The Secretary or any officer designated by him shall provide for the making of *342 such adjustments to any rule, regulation, or order . . . issued under . the Emergency Petroleum Allocation Act of 1973 . . . consistent with the other purposes of the relevant Act, as may be necessary to prevent special hardship, inequity, or unfair distribution of burdens, and shall by rule, establish procedures which are available to any person for the purpose of seeking an exception to . such rule, regulation, or order. The Secretary or any such officer shall additionally insure that each decision on any application or petition requesting an adjustment shall specify the standards of hardship, inequity, or unfair distribution of burden by which any disposition was made, and the specific application of such standards to the facts contained in any such application or petition.

The exceptions procedures referred to in § 504(a) provide for the grant of exceptions relief in some cases of “serious hardship or gross inequity.” 10 C.F.R. § 205.50(a)(1).

Because of certain undesirable properties of California crude oil, the imposition of price controls has a very negative effect upon sales and production of California crude oil. The DOE has for some time sought to relieve this problem through adjustments to the Entitlements Program.

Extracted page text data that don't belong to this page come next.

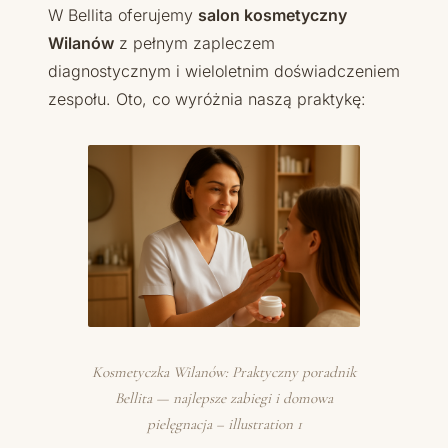
W Bellita oferujemy
salon kosmetyczny
Wilanów
z pełnym zapleczem
diagnostycznym i wieloletnim doświadczeniem
zespołu. Oto, co wyróżnia naszą praktykę:
Kosmetyczka Wilanów: Praktyczny poradnik
Bellita — najlepsze zabiegi i domowa
pielęgnacja – illustration 1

On June 15, 1978, the Office of Hearings and Appeals (OHA) of the DOE issued a Notice of Public Hearing and Soliciting Comments concerning applications for exception relief. This notice announced the intention of OHA to provide, on a case-by-case basis, an administrative method to alleviate obstacles found to inhibit non-California refiners from processing California heavy crude oil. The notice proposed to grant relief where, for example, a producer or refiner demonstrated that relief is necessary to offset high transportation and other costs and where there is the danger that continued production of the crude oil involved would be uneconomical in the absence of the requested relief.

II. BACKGROUND

On June 22, 1978, defendant Commonwealth Oil Refining Company, Inc. (COR-CO) applied to the DOE for exception relief. By filing this application, CORCO sought to take advantage of the special procedure which DOE established for providing exception relief to domestic refiners located outside of California who could establish to the satisfaction of the Department that such relief is necessary to provide them with the economic incentive to use California crude oil. After a consideration of the application of CORCO, the OHA determined that COR-CO qualified for exception relief.

Specifically, the Proposed Decision and Order issued on June 30, 1978, granted CORCO two types of relief. First, it granted CORCO exception relief worth $4.41 for each barrel of California crude oil that it purchased for processing in its Puerto Rican refinery. Second, it partially excepted CORCO from the entitlements penalties assessed against refiners producing residual fuel sold into the East Coast market. Texaco, Mobil and Exxon, among others, have filed Notices of Objection to this proposed decision and order.

On July 17, 1978, CORCO filed an application for interim relief.